## WHAT THE TASK REQUIRES
Transcribe only the lines of the listing below from the one holding "やエラーデータを見つける際に、ChatGPTに質問す" through the one holding "により、エクセル初心者でも効率的にデータ整形を行う", inclusive, without any change.

## DATA PROVIDED
◆ ◆ ◆

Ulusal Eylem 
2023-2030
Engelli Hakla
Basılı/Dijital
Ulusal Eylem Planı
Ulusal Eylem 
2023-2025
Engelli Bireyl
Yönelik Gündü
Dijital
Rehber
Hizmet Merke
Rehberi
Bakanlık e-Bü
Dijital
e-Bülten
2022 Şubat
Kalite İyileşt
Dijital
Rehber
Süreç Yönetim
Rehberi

◆ ◆ ◆

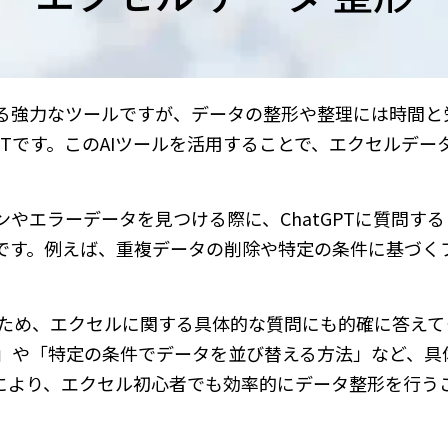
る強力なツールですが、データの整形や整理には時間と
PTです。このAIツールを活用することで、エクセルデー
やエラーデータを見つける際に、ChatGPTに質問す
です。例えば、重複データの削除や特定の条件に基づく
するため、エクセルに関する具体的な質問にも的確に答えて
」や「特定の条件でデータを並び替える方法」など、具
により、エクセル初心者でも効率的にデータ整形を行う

◆ ◆ ◆

## YOUR SOLUTION
やエラーデータを見つける際に、ChatGPTに質問す
です。例えば、重複データの削除や特定の条件に基づく
するため、エクセルに関する具体的な質問にも的確に答えて
」や「特定の条件でデータを並び替える方法」など、具
により、エクセル初心者でも効率的にデータ整形を行う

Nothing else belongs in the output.